From 011d40825088efe691e4bc17d6052f8e6be74761 Mon Sep 17 00:00:00 2001
From: Yaw Etse <yaw.etse@gmail.com>
Date: Wed, 1 Jan 2025 13:49:26 -0500
Subject: [PATCH 1/3] Adding support for Accelerated PyTorch training on Mac

---
 ctgan/synthesizers/base.py                  | 34 ++++++++++-
 ctgan/synthesizers/ctgan.py                 |  8 +++
 tests/integration/synthesizer/test_ctgan.py | 64 +++++++++++++++++++++
 3 files changed, 103 insertions(+), 3 deletions(-)

diff --git a/ctgan/synthesizers/base.py b/ctgan/synthesizers/base.py
index add0dd7e..2fb49db3 100644
--- a/ctgan/synthesizers/base.py
+++ b/ctgan/synthesizers/base.py
@@ -105,7 +105,13 @@ def __setstate__(self, state):
             state['random_states'] = (current_numpy_state, current_torch_state)
 
         self.__dict__ = state
-        device = torch.device('cuda:0' if torch.cuda.is_available() else 'cpu')
+        # Prioritize CUDA if available, then MPSCUDA, finally CPU
+        if torch.cuda.is_available():
+            device = torch.device('cuda:0')
+        elif torch.backends.mps.is_available():
+            device = torch.device('mps')
+        else:
+            device = torch.device('cpu')

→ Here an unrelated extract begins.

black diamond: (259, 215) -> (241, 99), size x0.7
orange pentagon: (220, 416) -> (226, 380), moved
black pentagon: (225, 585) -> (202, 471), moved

         self.set_device(device)
 
     def save(self, path):
@@ -118,11 +124,33 @@ def save(self, path):
     @classmethod
     def load(cls, path):
         """Load the model stored in the passed `path`."""
-        device = torch.device('cuda:0' if torch.cuda.is_available() else 'cpu')

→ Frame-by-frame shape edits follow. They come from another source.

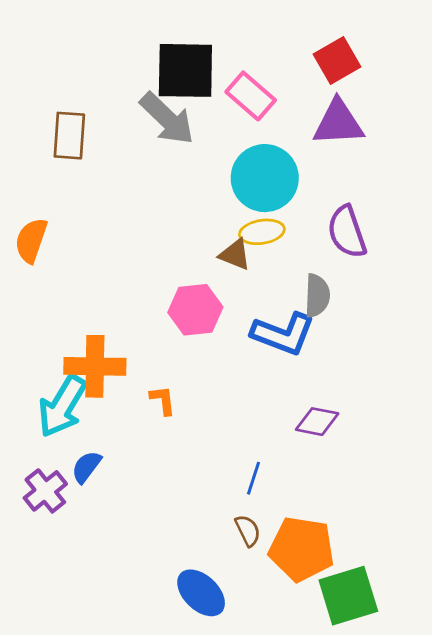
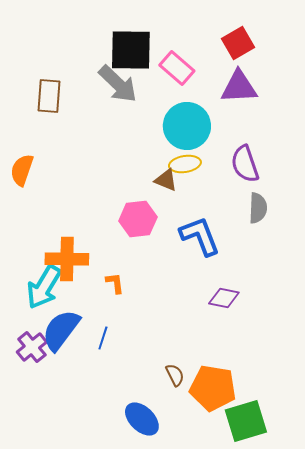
gray semicircle: (317, 296) -> (258, 208), moved
blue L-shape: (283, 334) -> (200, 236), turned -132
blue semicircle: (86, 467) -> (61, 330), size x1.8
blue line: (253, 478) -> (103, 338), moved

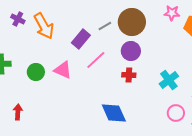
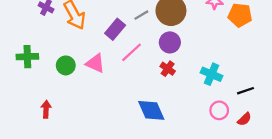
red cross: (129, 75) -> (168, 69), turned 32
cyan cross: (169, 80) -> (212, 74), turned -30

+        # Prioritize CUDA if available, then MPS, finally CPU
+        if torch.cuda.is_available():
+            device = torch.device('cuda:0')
+        elif torch.backends.mps.is_available():
+            device = torch.device('mps')
+        else:
+            device = torch.device('cpu')
         model = torch.load(path)
         model.set_device(device)
         return model
 
+    def set_device(self, device):
+        """Set the `device` to be used ('GPU' or 'CPU')."""
+        self._device = device
+        if device.type == 'cuda':
+            # For CUDA, move the generator to the appropriate device
+            if self._generator is not None:
+                self._generator.to(self._device)
+        elif device.type == 'mps':
+            # For MPS, move module parameters and buffers to the MPS device
+            if self._generator is not None:
+                self._generator.to(self._device)
+                for parameter in self._generator.parameters():
+                    parameter.data = parameter.data.to(self._device)
+                for buffer in self._generator.buffers():
+                    buffer.data = buffer.data.to(self._device)
+
     def set_random_state(self, random_state):
         """Set the random state.
 
@@ -148,4 +176,4 @@ def set_random_state(self, random_state):
             raise TypeError(
                 f'`random_state` {random_state} expected to be an int or a tuple of '
                 '(`np.random.RandomState`, `torch.Generator`)'
-            )
+            )
\ No newline at end of file
diff --git a/ctgan/synthesizers/ctgan.py b/ctgan/synthesizers/ctgan.py
index 5fdbc269..dfdeab3a 100644
--- a/ctgan/synthesizers/ctgan.py
+++ b/ctgan/synthesizers/ctgan.py
@@ -141,6 +141,10 @@ class CTGAN(BaseSynthesizer):
             Whether to attempt to use cuda for GPU computation.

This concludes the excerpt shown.